Dans la salle d'Etat, conçue en 1717 par l'architecte Tessin le Jeune, le palais royal sort le grand jeu: une table principale de 32 mètres de long, plus 38 tables rondes pour accueillir les 422 convives. Des pans de murs sont recouverts de fleurs. Le service en porcelaine de Sèvres est un cadeau de Louis XVI. Des chanteurs et des danseurs en costumes Renaissance lancent des pétales de roses sur les invités. Le champagne coule à flots et le gâteau de mariage (bio à 95%) culmine à 3,30 mètres. Plus question de se tenir à un minutage serré. Le roi Carl Gustaf offre une rose à la reine, pour fêter leurs trente-quatre ans de mariage. Olle Westling, le père de Daniel, lance en souriant à son fils: «Finalement, tu n'es pas devenu hockeyeur professionnel, mais nous sommes quand même fiers de toi.»

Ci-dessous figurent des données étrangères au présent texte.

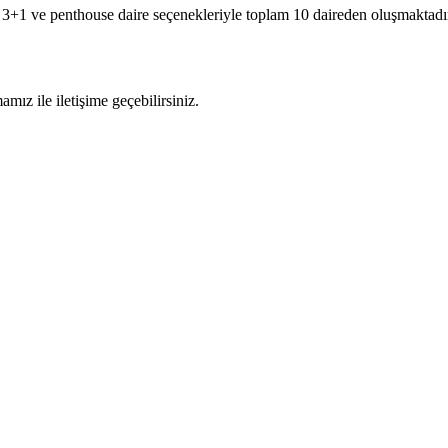
, 3+1 ve penthouse daire seçenekleriyle toplam 10 daireden oluşmaktadı
mız ile iletişime geçebilirsiniz.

À 23h25, Daniel se lève. Le petit gars d'Ockelbo, celui que les commères de la cour ont longtemps présenté comme un provincial sans manières ni culture, va faire son premier discours de prince. Surprise: il passe du suédois à l'anglais avec facilité. Devant la «princesse de [son] cœur», il commence par une belle histoire: «Il était une fois un jeune homme, qui n'était peut-être pas un crapaud… mais certainement pas un prince non plus. Et le premier baiser n'y a rien changé. Pour se transformer, il a eu besoin du roi et de la reine, qui régnaient sur le royaume depuis fort longtemps.» Il évoque le cadeau que lui a fait un jour Victoria, avant de partir pour un voyage officiel d'un mois en Chine: «Un coffre, qui renfermait 30 lettres, une pour chaque jour où elle allait être loin de moi. Au lieu de dormir, elle avait passé la nuit à m'écrire.» Le discours devient une tirade passionnée: «Victoria, l'amour est plus fort que tout, et je t'aime tellement.» Sa voix se brise, Victoria est en larmes, les invités aussi. La salle entière – couronnes et tiares comprises – se lève pour faire une longue standing ovation à l'ex-petit gars d'Ockelbo.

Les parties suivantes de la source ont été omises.